Thursday, April 22, 2010

Narrow roadway with high curbs to prevent parked cars from blocking road, Claremont St., Boston

Posted by Katrina Martinez

Claremont St. is a part one-way, part two-way narrow road that connects three residential streets with alley ways that are used for parking behind residential buildings. Claremont St. runs along SW Corridor Park's wide multi-use path. On the map it labels the path as "SW Corridor Park", however, technically the whole park area is actually 'SW Corridor Park'. This is a 4.7 mile, 52-acre, linear park stretching from the Back Bay to Forest Hills.

From the close up of the map you can see that Claremont St is the only way to access the parking areas between Greenwich Park and Claremont Park and Claremont Park and Wellington St.

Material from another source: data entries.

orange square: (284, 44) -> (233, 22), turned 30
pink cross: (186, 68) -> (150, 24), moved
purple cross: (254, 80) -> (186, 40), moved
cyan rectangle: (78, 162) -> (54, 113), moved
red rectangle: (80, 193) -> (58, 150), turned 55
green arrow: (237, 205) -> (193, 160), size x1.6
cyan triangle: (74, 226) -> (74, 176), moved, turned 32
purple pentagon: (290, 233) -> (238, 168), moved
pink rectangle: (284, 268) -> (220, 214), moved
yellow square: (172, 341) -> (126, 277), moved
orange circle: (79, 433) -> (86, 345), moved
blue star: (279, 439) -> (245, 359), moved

Claremont St. also connects to the parking area between W Rutland Square and Greenwich Park, but this alley is also accessible from an additional parking alley running perpendicular to it that connects to W Rutland Square and Greenwich Park.

The majority of cars using Claremont St. are the residents of these four roads (Wellington St., Claremont Park, Greenwich Park, and W Rutland Square) accessing parking behind their buildings. Also, all four of these roads are two-way with residental parking on both sides, therefore residents that are parallel parked on these streets will use Claremont St. as a turn around path to get to Colombus Ave. instead of making a K-turn.

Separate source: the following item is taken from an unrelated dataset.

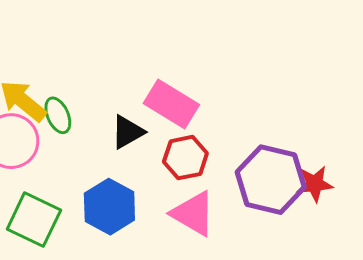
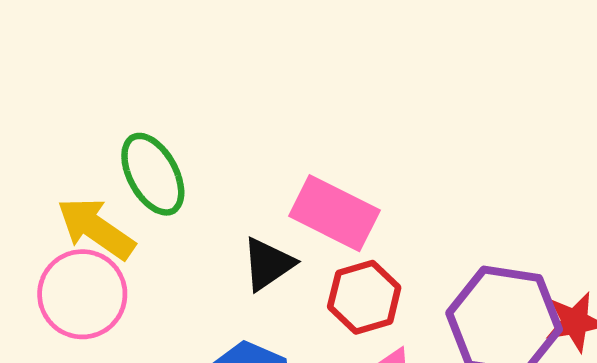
green ellipse: (58, 115) -> (153, 174), moved, size x1.4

Because Claremont St. runs along the multi-use path of SW Corridor Park they have clearly designed it for the safety of park users so that vehicles won't go fast down the street, and also so vehicles won't park on the street, causing unnecessary traffic. The first main feature of this design is the width of the street (14 ft). The average car width is 6 ft, so this barely provides enough space for two cars to pass each other and makes it impossible to park on without essentially blocking the whole road. While I was observing the street one vehicle did park along it while the owner unloaded flowers. As seen in the picture, he parked where it intersects an alley way, so the only way other vehicles could get around him was to drive into the alley.

Claremont St. is partially a one-way street, but it's tricky understanding exactly where. Here I've shown on a map exactly how the layout goes. I've also labeled the parking alleys for better clarity. The only thing indicating these one ways are "Do Not Enter" signs on Claremont St. at the SW corners of Claremont Park/Claremont St. and Greenwich Park/Claremont St. Therefore traffic entering Claremont St. from alley '1', Greenwich Park, and Claremont Park must turn left. However traffic coming from alley '2' can turn both way, but if they turn right they must go down Greenwich Park to exit. Also note that there is no way of entering alley '1' from Claremont St., hence the alternate access way.

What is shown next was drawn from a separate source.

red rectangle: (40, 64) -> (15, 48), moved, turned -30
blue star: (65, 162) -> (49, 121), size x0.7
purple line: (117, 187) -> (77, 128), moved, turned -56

The second main design feature is the path of the road. The road is not a straight line, it bends slightly right or left between every intersection. This makes vehicles (along with the narrow width) automatically slow down and does not allow them to achieve high speeds. The last main feature is the high curbs. The curbs on Claremont St. are approximately 9 inches, while and average curb is about 6 inches. I feel this serves for two main purposes. First to make a vehicle feel more restricted, and in turn causing them to slow down. Also to discourage pedestrians/bicyclists to walk in the street. However, in saying that, I also have to note that there are a lot of pedestrian ramps along the road and it is interesting to see the much more extreme angle of decline in them. I didn't observe any handicapped pedestrians use them, but I would consider that due to the high curbs and more extreme ramps, if it would be more difficult for pedestrians in wheelchairs (or walkers, crutches, etc) to use the ramps.

Overall I believe Claremont St. does exactly what it is intended to do. All the vehicles that I observed drove through the street at a very slow speed. I find it doubtful that any car would try to (or even want to) park along the street. The volume of cars was low, as well as vehicle conflict.

1 comment:

  1. The analysis seems to miss the point made in the title, about how high curbs discourage parking. Your photo shows that people are *almost* ready to park on a street 14 ft wide; making it 13 ft wide might have been a better idea.